In 1187, 15-year-old Esclarmonde refuses to marry, choosing instead the life of an anchorite. Chapel walls are built around her and she bears a child. As the baby demands the maturity of a woman, Esclarmonde changes and eventually comes to regret her teenage desire to be a saint. But it is too late – during her internment no one in the community has died and it now depends on her prayers.

After a quiet publication, Carole Martinez’s first novel won many prizes in France as a result of booksellers’ recommendations, and this second book is heading the same way. Word-of-mouth is an appropriate theme: Martinez’s lay characters – the pitchfork-clutching crowds, whispering ghosts and promiscuous fairies – are straight out of Perrault’s tales (Bluebeard especially).

Whether English-language readers will show the same enthusiasm for this mix depends on Howard Curtis’s translation, which lacks some of the colour and lyricism of the original.

Review by Lucie Elven

In The Light of Morning, by Tim Pears, William Heinemann, RRP£17.99, 352 pages

Inspired by his father’s experience during the second world war, Tim Pears’s eighth novel is set in Slovenia where a ragtag resistance, aided by the Allies, fought the occupying Nazi forces.

In The Light of Morning begins in May 1944 with a leap into enemy territory by three British parachutists: Jack Farwell, an upper-crust major with a neat line in bluster; radio operator Sid Dixon, a salt-of-the-earth Devon farm lad; and Tom Freedman, a naive, sexually conflicted young academic. The trio link up with the Partisans and trek through the forests and mountains looking for targets to sabotage. But the stakes are raised as their attacks become more daring, and Tom becomes caught in a love triangle with the group’s leader, Jovan, and a beautiful female fighter called Marija.
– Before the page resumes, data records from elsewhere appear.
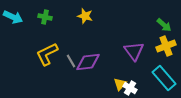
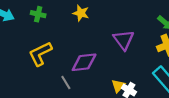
purple triangle: (134, 51) -> (124, 40), moved
gray line: (71, 61) -> (66, 83), moved

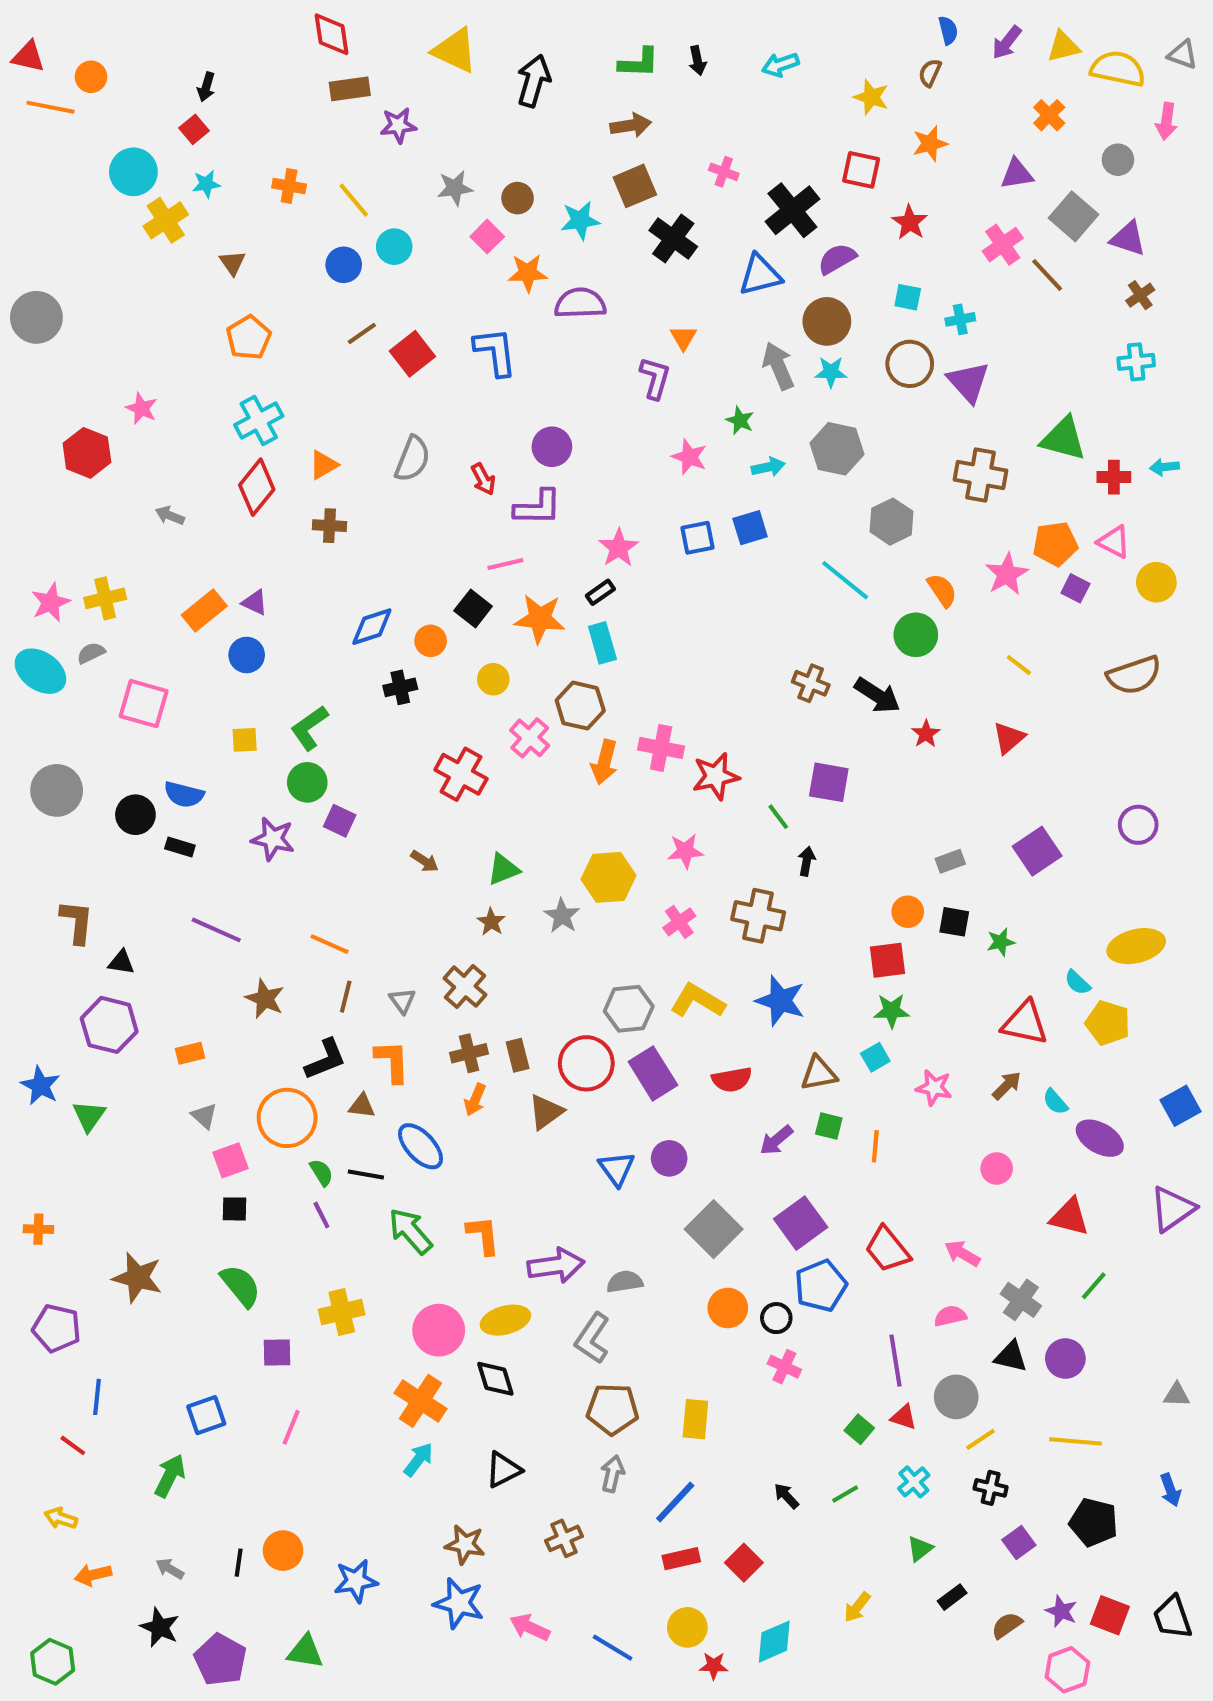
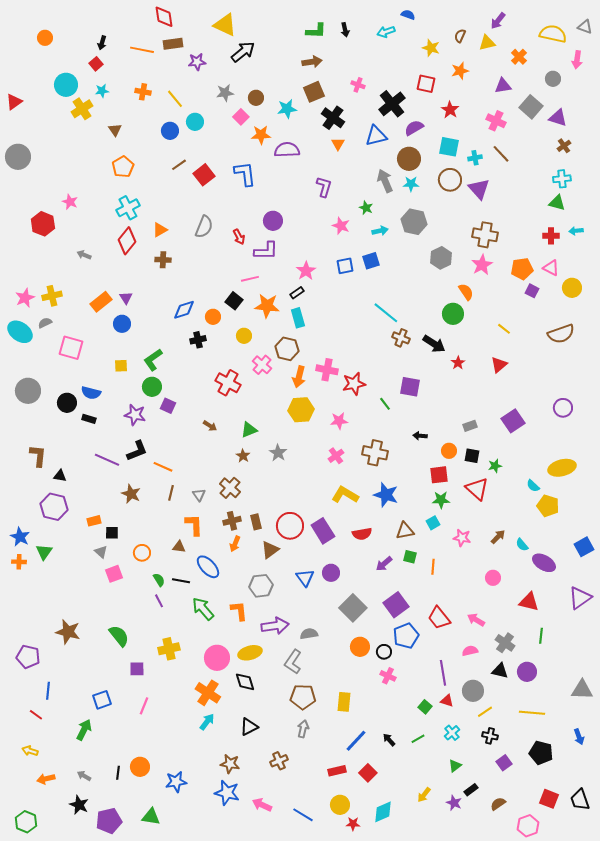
blue semicircle: (948, 30) -> (408, 15), moved, turned -56
yellow triangle: (1063, 46) -> (487, 43), moved
red triangle: (28, 57) -> (14, 102), moved, turned -48
black arrow: (534, 81) -> (243, 52), moved, turned 35
orange line: (51, 107) -> (142, 50), moved
pink cross: (1003, 245) -> (496, 121), turned -30
brown line: (1047, 275) -> (501, 154), moved
cyan square: (908, 297) -> (449, 147), size x1.5
orange triangle: (683, 338) -> (338, 144), moved
green triangle: (1063, 439) -> (557, 203), moved, size x0.7
pink star: (1007, 574) -> (482, 265), moved
cyan line: (845, 580) -> (386, 313), moved
purple triangle: (255, 602) -> (126, 298), turned 32
black arrow: (807, 861) -> (420, 436), moved, turned -96
yellow hexagon: (609, 877) -> (301, 410), moved
gray hexagon: (629, 1009) -> (261, 586), moved
red triangle: (1025, 1023) -> (477, 489), moved, turned 30
black L-shape: (325, 1059) -> (137, 451), moved
orange circle: (287, 1118) -> (142, 553), size x0.6
black square: (235, 1209) -> (112, 533), moved
orange cross: (38, 1229) -> (19, 562), moved
green line: (1094, 1286) -> (541, 636), turned -35
gray triangle: (1177, 1395) -> (582, 690), size x1.6
blue line: (675, 1502) -> (356, 741), moved
purple star: (1061, 1611) -> (454, 803), moved
purple pentagon: (220, 1660) -> (109, 821), turned 30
Pears writes with a deceptive quietness; carefully wrought moments and images – of the soldiers and landscape – slowly gather power, illuminating the experience war.

Review by Carl Wilkinson

Americanah, by Chimamanda Ngozi Adichie, Fourth Estate, RRP£8.99 / Anchor, RRP$15.95, 400 pages

Americanah is the teasing nickname for a Nigerian girl who has settled in the US and it is a word with loaded meaning for Ifemelu, the protagonist of Chimamanda Ngozi Adichie’s third novel.

Ifemelu, born and raised in Nigeria, is now completing a fellowship at Princeton. She has an African-American boyfriend, Blaine, with whom she has seemed to be happy. She writes a blog about the social politics of race in the US. But she has reached a point of crisis: for Ifemelu, “Nigeria became where she was supposed to be”.

Adichie’s last book, Half of a Yellow Sun, won the 2007 Orange Prize for Fiction and in her able prose, social comedy mingles with cultural polemic under the umbrella of an exuberantly romantic love story. It’s a novel about race and deracination, homesickness, the experience of, and need for, feeling at home. Americanah presents a warm, digressive and wholly achieved sense of how African lives are lived in Nigeria, in the US and in the places between.